That's really interesting, especially that part about using them as the fodder goat for predators. That's kind of why I thought it wasn't very nice to begin with because the disadvantage, but I actually think it's kind of neat they have a place. Yet, also different than breeding them for that specific abnormality.

They are more muscular than other goats of the same size, but I can't yet confirm if there is a study. Still looking.

http://www.myotonicgoatregistry.net/MGRbreeddescription/MGRBreeddescription.html << This was really informative about the specifics, but I'm more interested in the things people have to say about them.


----------



## gardenbhean (Mar 16, 2013)

@Springbett Farm That's neat to hear. It sure would make it easier to shave them. With their docility they sound absolutely charming! 

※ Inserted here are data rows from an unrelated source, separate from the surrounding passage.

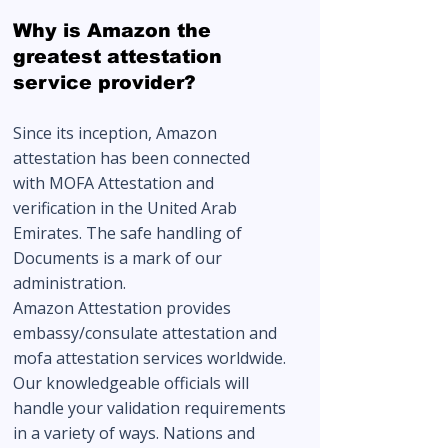
Why is Amazon the
greatest attestation
service provider?
Since its inception, Amazon
attestation has been connected
with
MOFA Attestation
and
verification in the United Arab
Emirates. The safe handling of
Documents is a mark of our
administration.
Amazon Attestation provides
embassy/consulate attestation and
mofa attestation services worldwide.
Our knowledgeable officials will
handle your validation requirements
in a variety of ways. Nations and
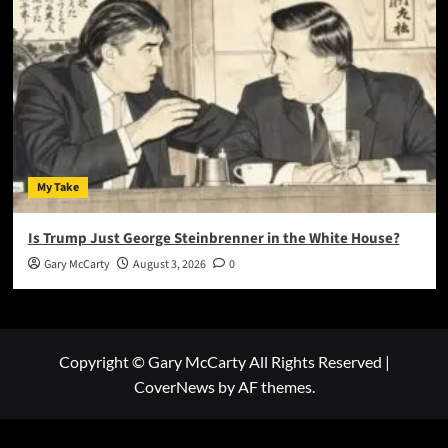
My Take
Is Trump Just George Steinbrenner in the White House?
Gary McCarty
August 3, 2026
0
Copyright © Gary McCarty All Rights Reserved
|
CoverNews
by AF themes.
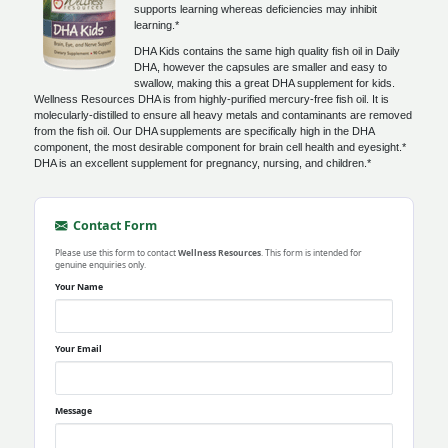
supports learning whereas deficiencies may inhibit
learning.*
DHA Kids contains the same high quality fish oil in Daily
DHA, however the capsules are smaller and easy to
swallow, making this a great DHA supplement for kids.
Wellness Resources DHA is from highly-purified mercury-free fish oil. It is
molecularly-distilled to ensure all heavy metals and contaminants are removed
from the fish oil. Our DHA supplements are specifically high in the DHA
component, the most desirable component for brain cell health and eyesight.*
DHA is an excellent supplement for pregnancy, nursing, and children.*
Contact Form
Please use this form to contact
Wellness Resources
. This form is intended for
genuine enquiries only.
Your Name
Your Email
Message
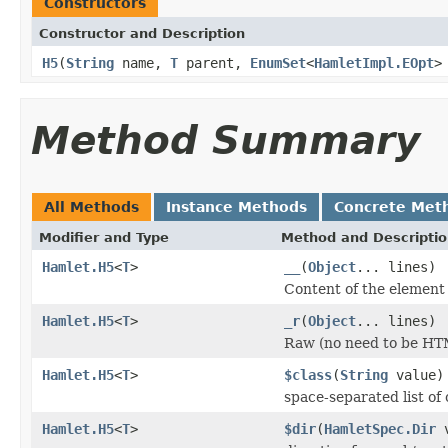
Constructors
Constructor and Description
H5
(
String
name,
T
parent,
EnumSet
<
HamletImpl.EOpt
>
Method Summary
All Methods
Instance Methods
Concrete Met
Modifier and Type
Method and Descripti
Hamlet.H5
<
T
>
__
(
Object
... lines)
Content of the element
Hamlet.H5
<
T
>
_r
(
Object
... lines)
Raw (no need to be HT
Hamlet.H5
<
T
>
$class
(
String
value)
space-separated list of 
Hamlet.H5
<
T
>
$dir
(
HamletSpec.Dir
v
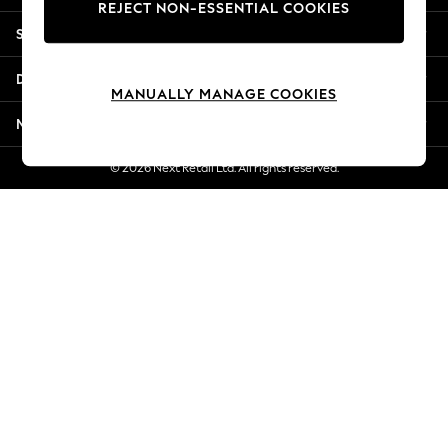
REJECT NON-ESSENTIAL COOKIES
New Season Workwear
Shopping With Us
Back To College
Autumn Must Haves
Departments
The Occasion Shop
MANUALLY MANAGE COOKIES
Hardware Detailing
More From Next
Escape into Summer: As Advertised
Top Picks
© 2026 Next Retail Ltd. All rights reserved.
Spring Dressing
Jeans & a Nice Top
Coastal Prints
Capsule Wardrobe
Graphic Styles
Festival
Balloon Trousers
Summer Footwear
Self.
All Clothing
Beachwear
Blazers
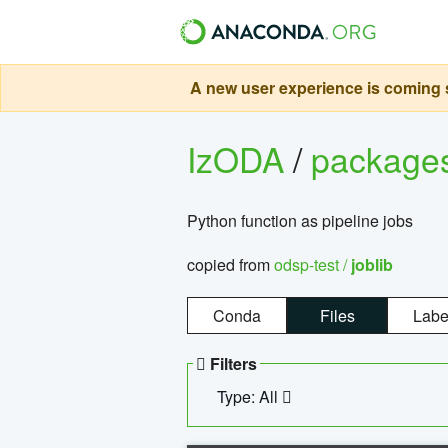
A new user experience is coming s
IzODA
/
package
Python function as pipeline jobs
copied from
odsp-test /
joblib
Conda
Files
Labe
Filters
Type: All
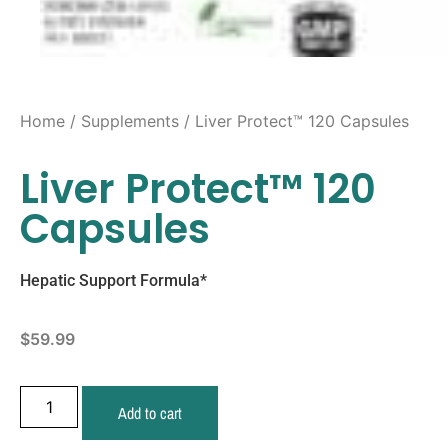
Home
/
Supplements
/ Liver Protect™ 120 Capsules
Liver Protect™ 120
Capsules
Hepatic Support Formula*
$
59.99
Add to cart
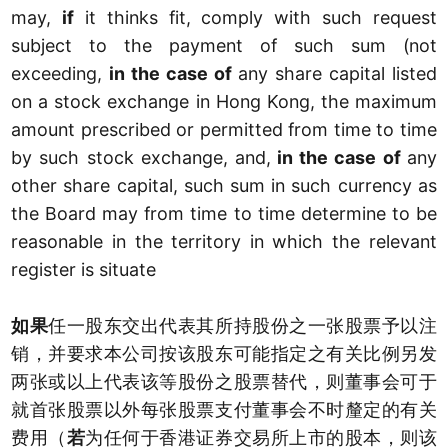
may,
if
it thinks fit, comply with such request
subject to the payment of such sum (not
exceeding,
in the case of
any share capital listed
on a stock exchange in Hong Kong, the maximum
amount prescribed or permitted from time to time
by such stock exchange, and,
in the case of
any
other share capital, such sum in such currency as
the Board may from time to time determine to be
reasonable in the territory in which the relevant
register is situate
如果
任一股东交出代表其所持股份之一张股票予以注
销，并要求本公司按该股东可能指定之有关比例另发
两张或以上代表该等股份之股票替代，则董事会可于
就首张股票以外每张股票支付董事会不时釐定的有关
费用（
若
为任何于香港证券交易所上市的股本，则该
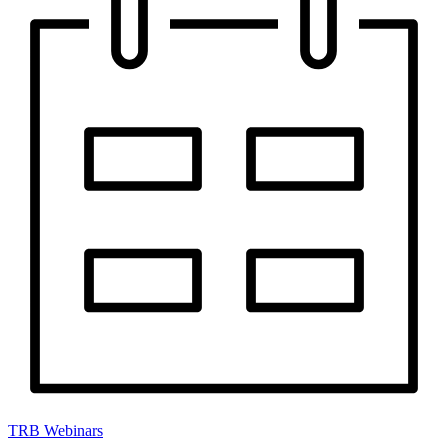
TRB Webinars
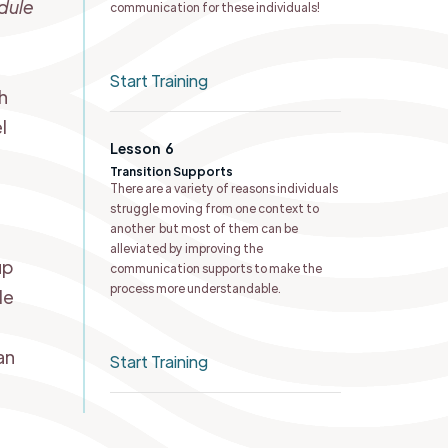
dule
communication for these individuals!
e
Start Training
h
l
Lesson
6
Transition Supports
There are a variety of reasons individuals
struggle moving from one context to
another but most of them can be
alleviated by improving the
up
communication supports to make the
process more understandable.
le
an
Start Training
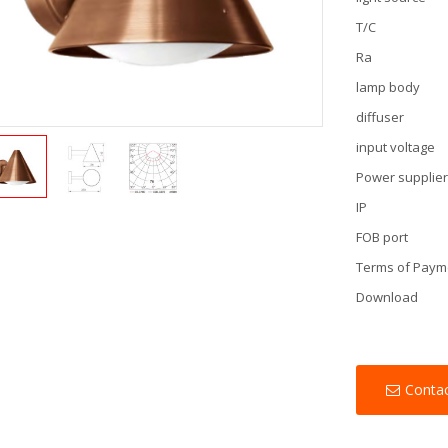
T/C
Ra
lamp body
diffuser
input voltage
Power supplie
IP
FOB port
Terms of Paym
Download
Conta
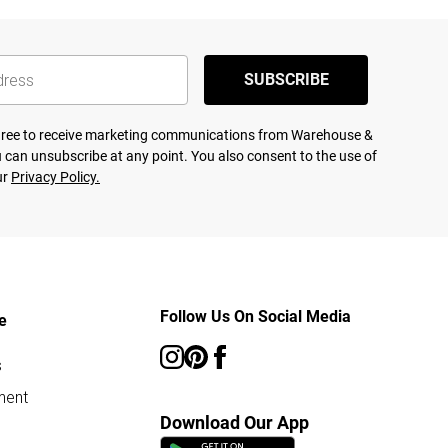
SUBSCRIBE
agree to receive marketing communications from Warehouse &
 can unsubscribe at any point. You also consent to the use of
ur
Privacy Policy.
Follow Us On Social Media
e
s
ment
Download Our App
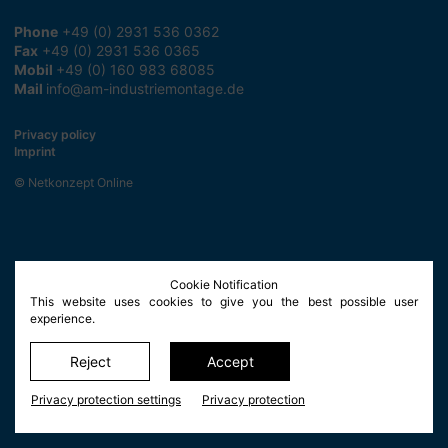
Phone
+49 (0) 2931 536 0362
Fax
+49 (0) 2931 536 0365
Mobil
+49 (0) 160 983 68085
Mail
info@am-industriemontage.de
Privacy policy
Imprint
© Netkonzept Online
Cookie Notification
This website uses cookies to give you the best possible user
experience.
Reject
Accept
Privacy protection settings
Privacy protection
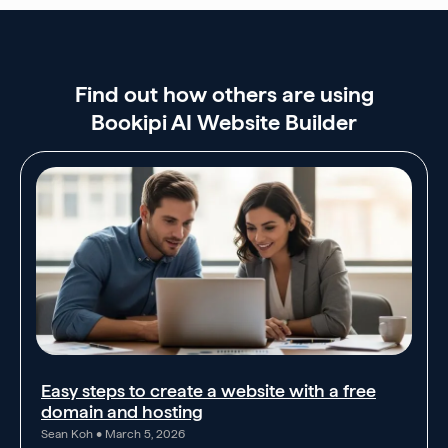
Find out how others are using
Bookipi AI Website Builder
Easy steps to create a website with a free
domain and hosting
Sean Koh
March 5, 2026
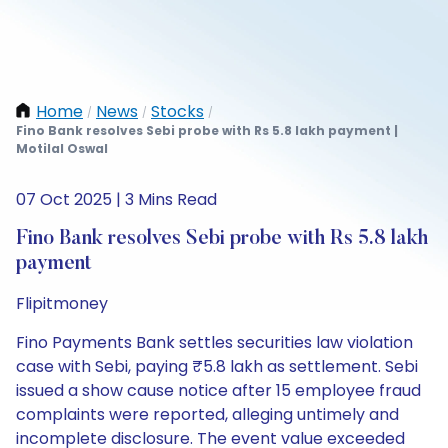
Home
News
Stocks
/
/
/
Fino Bank resolves Sebi probe with Rs 5.8 lakh payment |
Motilal Oswal
07 Oct 2025 | 3 Mins Read
Fino Bank resolves Sebi probe with Rs 5.8 lakh
payment
Flipitmoney
Fino Payments Bank settles securities law violation
case with Sebi, paying ₹5.8 lakh as settlement. Sebi
issued a show cause notice after 15 employee fraud
complaints were reported, alleging untimely and
incomplete disclosure. The event value exceeded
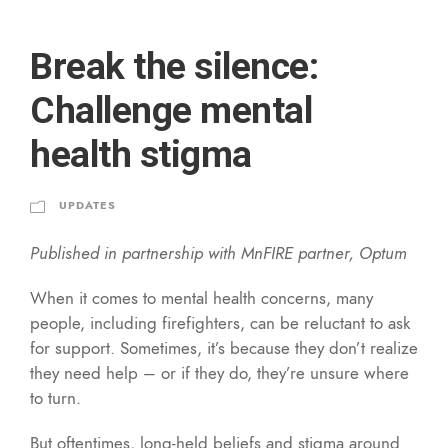
Break the silence:
Challenge mental
health stigma
UPDATES
Published in partnership with MnFIRE partner, Optum
When it comes to mental health concerns, many
people, including firefighters, can be reluctant to ask
for support. Sometimes, it’s because they don’t realize
they need help – or if they do, they’re unsure where
to turn.
But oftentimes, long-held beliefs and stigma around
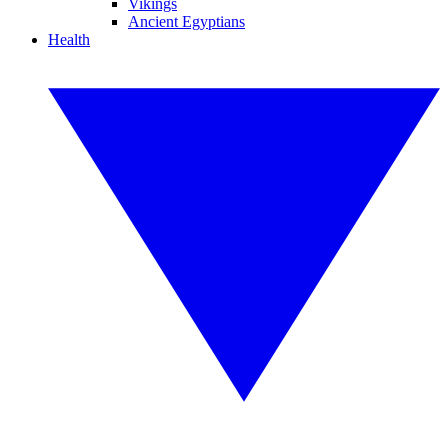
Vikings
Ancient Egyptians
Health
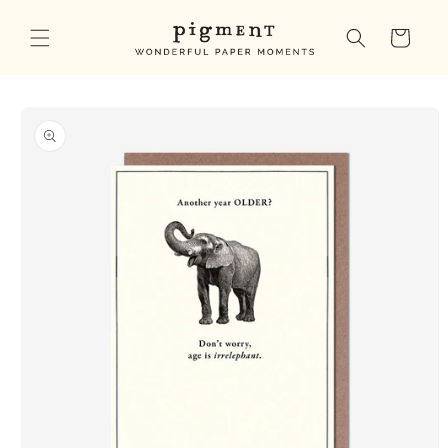
Skip to
content
Cart
Skip to
product
information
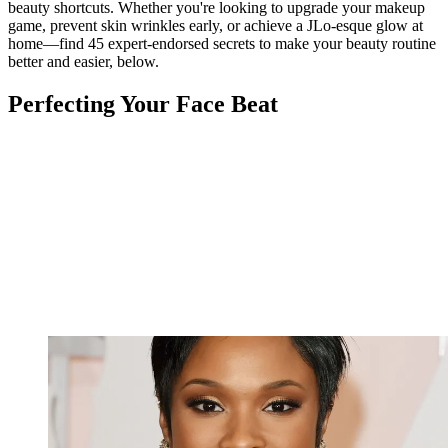
beauty shortcuts. Whether you're looking to upgrade your makeup
game, prevent skin wrinkles early, or achieve a JLo-esque glow at
home—find 45 expert-endorsed secrets to make your beauty routine
better and easier, below.
Perfecting Your Face Beat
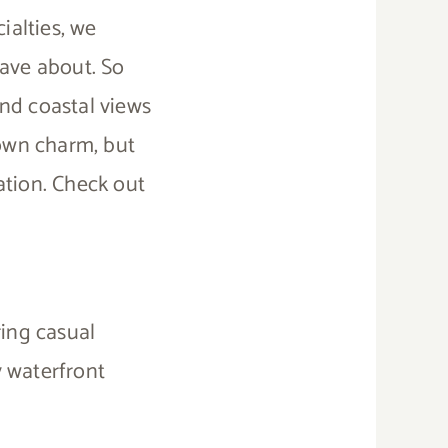
ialties, we
rave about. So
nd coastal views
town charm, but
ation. Check out
ring casual
y waterfront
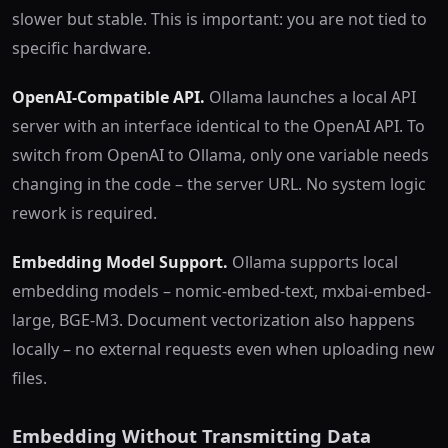
slower but stable. This is important: you are not tied to
specific hardware.
OpenAI-Compatible API.
Ollama launches a local API
server with an interface identical to the OpenAI API. To
switch from OpenAI to Ollama, only one variable needs
changing in the code – the server URL. No system logic
rework is required.
Embedding Model Support.
Ollama supports local
embedding models – nomic-embed-text, mxbai-embed-
large, BGE-M3. Document vectorization also happens
locally – no external requests even when uploading new
files.
Embedding Without Transmitting Data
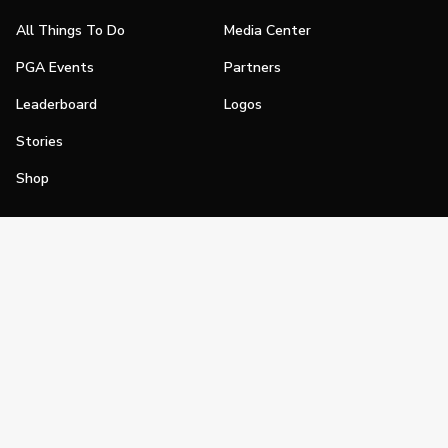
All Things To Do
Media Center
PGA Events
Partners
Leaderboard
Logos
Stories
Shop
Join
Impact
Become a PGA Member
PGA REACH
Work In Golf
PGA Inclusion
PGA Sections
Make Golf Your Thing
PGA of America Careers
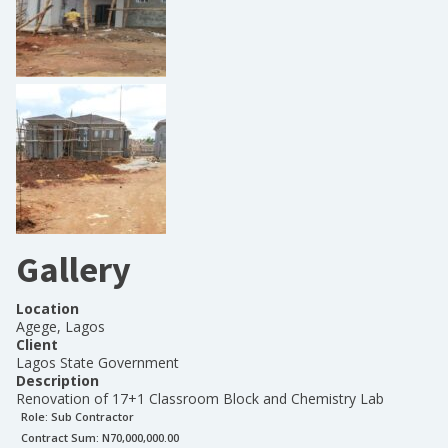
Gallery
Location
Agege, Lagos
Client
Lagos State Government
Description
Renovation of 17+1 Classroom Block and Chemistry Lab
Role:
Sub Contractor
Contract Sum: N
70,000,000.00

True, I feel like most goats would be in a pretty safe environment where they wouldn't be fainting all the time.


----------



## ontheroadagain (Dec 4, 2021)

Breeding goats to have this debilitating defect is cruel and the epitome of human heartlessness. Definitely not funny or cute. How would you like to have a seizure every time you were startled? Goats' nature is playful. But that isn't possible for those with this defect as they seize at the slightest stimulation.i dont understand why breeding an animal to perpetuate epilepsy in them isn't illegal??? If anyone knows of an organization working on a ban of breeding for that specific trait or selling goats advertised as having it, let me know who they are and I will happily contribute.


----------



## Calistar (Jan 16, 2017)

Did you really join just so you could resurrect an 8 year old thread? 😂


----------



## ksalvagno (Oct 6, 2009)

Thread officially closed.


----------